WALLET WALLET WALLET WALLET
doors open and bang I can feel him essentially start to grab my ass and slide his hand and i elbow him and tell him to fuck off but as I do this the other guy is also getting off and leans into me and I briefly lose my balance
it all happens very quickly but as I get straightened, I’m very aware - and pleased - i still have my wallet!
i proudly tell my partner i avoided being mugged just as there is a massive commotion on the platform
the two guys have been arrested by plain clothes cops as soon as they got off the train. they’re also struggling and making a lot of noise.
one of the cops is the cute bearded guy (!!!) who it turns out definitely wasn’t flirting with me but was instead just looking at me wondering how I could be such a giant fucking idioot
I try to tell them I still have my wallet but he then takes my phone off the guys and holds it up and asks if it’s mine
yes I spent so much time thinking wallet wallet wallet i didn’t notice the other guy push into me and lift my phone.
anyway we have to follow the cops with them and bc it was a struggle to arrest them we have to go to a station uptown. every parisian we pass leaving the train is looking at me now the way the cop did: u stupid fucking tourist
they load us into a police van WITH THE SUSPECTS IN HANDCUFFS as we all together speed through the streets of paris with the siren on
my partner later tells me he was wondering how secure french handcuffs are
i am laughing like a maniac tho, realising i never asked to see anyone’s badges and hoping this isn’t an even more elaborate plot to steal all our stuff and kidnap us a la “Taken”

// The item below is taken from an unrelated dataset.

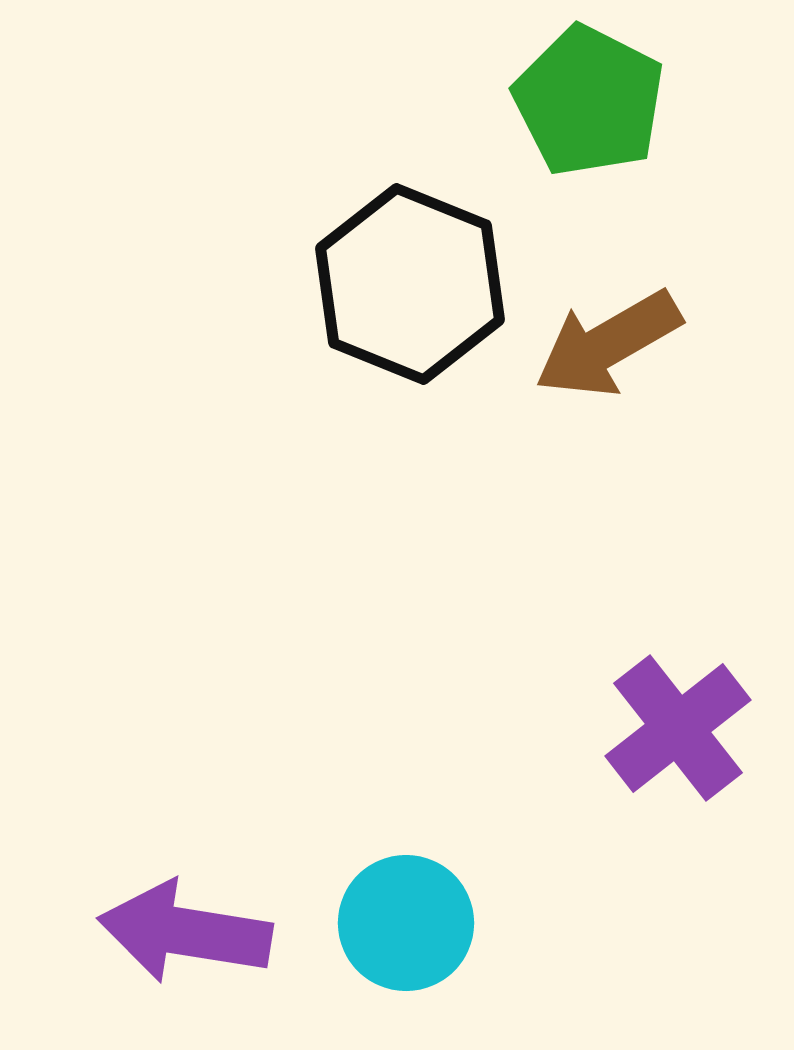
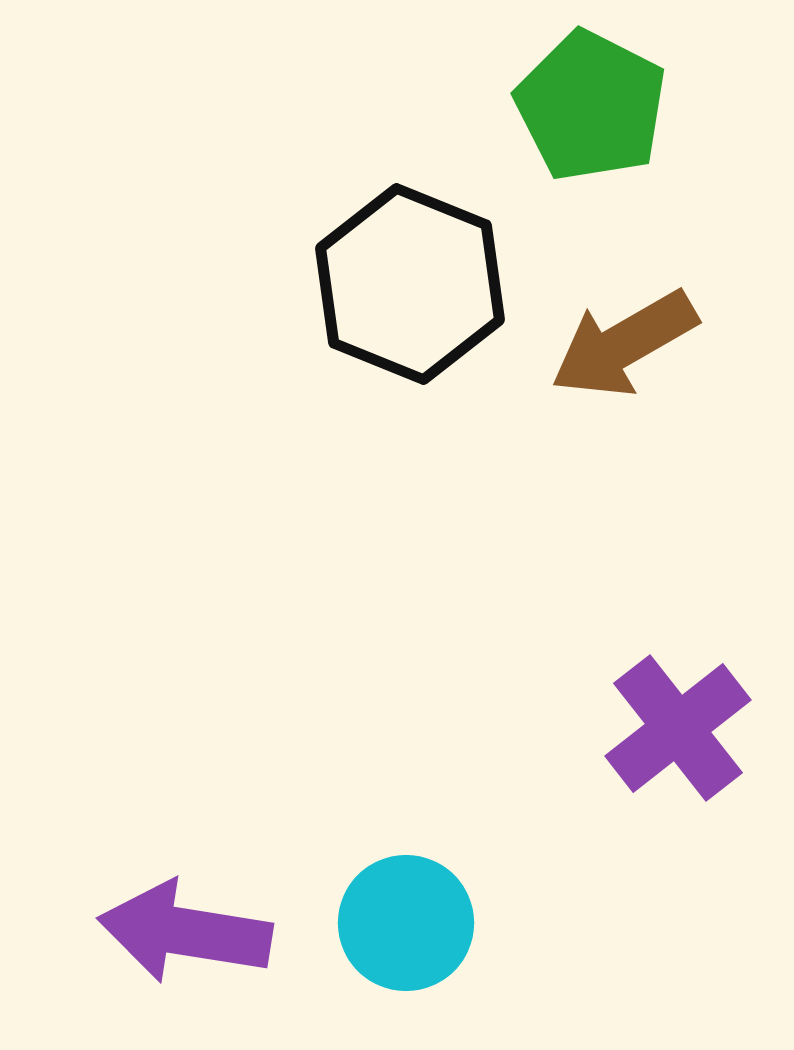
green pentagon: moved 2 px right, 5 px down
brown arrow: moved 16 px right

anyway it’s all legit and my first few hrs in France are spent in a drab police centre filling out paper work
but the best part was when we got there the woman at the desk asked calmly “vous êtes les victims?” and i am for some reason amused by this and respond OUI JE SUIS VICTIM!!!
so yes don’t be like me and carry your things in your back pocket and then not move them despite thinking for several minutes you’re being pickpocketed
don’t also misinterpret an undercover cop’s silent stare at you imploring you not to be such a fucking moron as flirting
please listen to my expert advice, friends, bc JE SUIS VICTIM!!!